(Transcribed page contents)
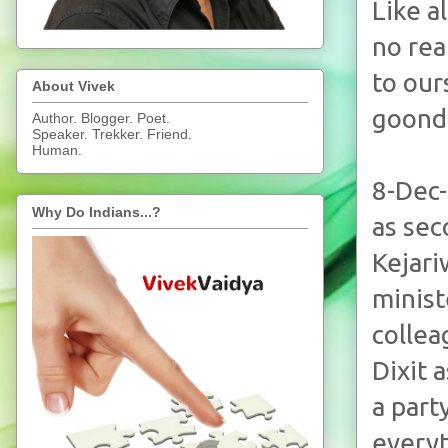
Like a
no rea
to our
About Vivek
goonda
Author. Blogger. Poet.
Speaker. Trekker. Friend.
Human.
8-Dec-
Why Do Indians...?
as sec
Kejari
minist
collea
Dixit 
a part
everyt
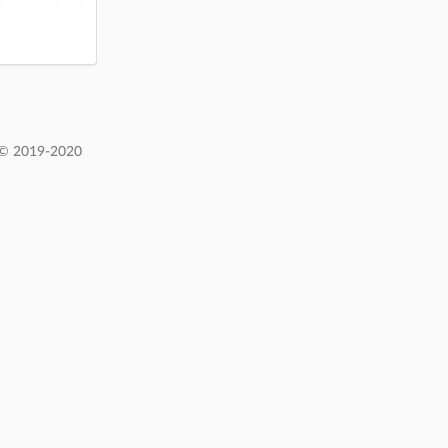
 © 2019-2020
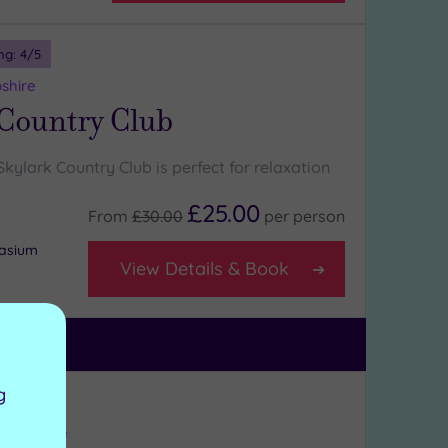
ng:
4
/5
shire
 Country Club
ylark Country Club is perfect for relaxation
£25.00
From
£30.00
per
person
nasium
View Details & Book
g
ng:
4
/5
Hampshire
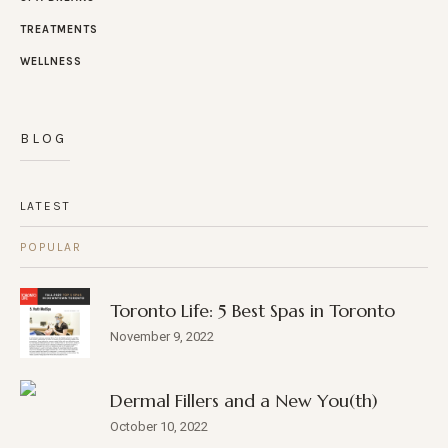
TREATMENTS
WELLNESS
BLOG
LATEST
POPULAR
Toronto Life: 5 Best Spas in Toronto
November 9, 2022
Dermal Fillers and a New You(th)
October 10, 2022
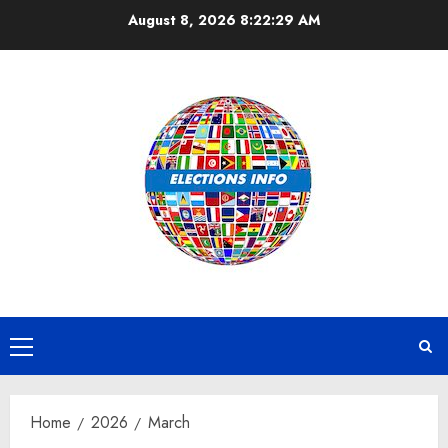
Skip
August 8, 2026
8:22:29 AM
to
content
Primary
Menu
Home
2026
March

Problem details:
Output every record exactly, minus the pictures.

Your response:
Like a
no rea
to our
About Vivek
goonda
Author. Blogger. Poet.
Speaker. Trekker. Friend.
Human.
8-Dec-
Why Do Indians...?
as sec
Kejari
minist
collea
Dixit 
a part
everyt
 © 2019-2020
ng:
4
/5
shire
 Country Club
ylark Country Club is perfect for relaxation
£25.00
From
£30.00
per
person
nasium
View Details & Book
g
ng:
4
/5
Hampshire
TREATMENTS
WELLNESS
BLOG
LATEST
POPULAR
Toronto Life: 5 Best Spas in Toronto
November 9, 2022
Dermal Fillers and a New You(th)
October 10, 2022
Skip
August 8, 2026
8:22:29 AM
to
content
Primary
Menu
Home
2026
March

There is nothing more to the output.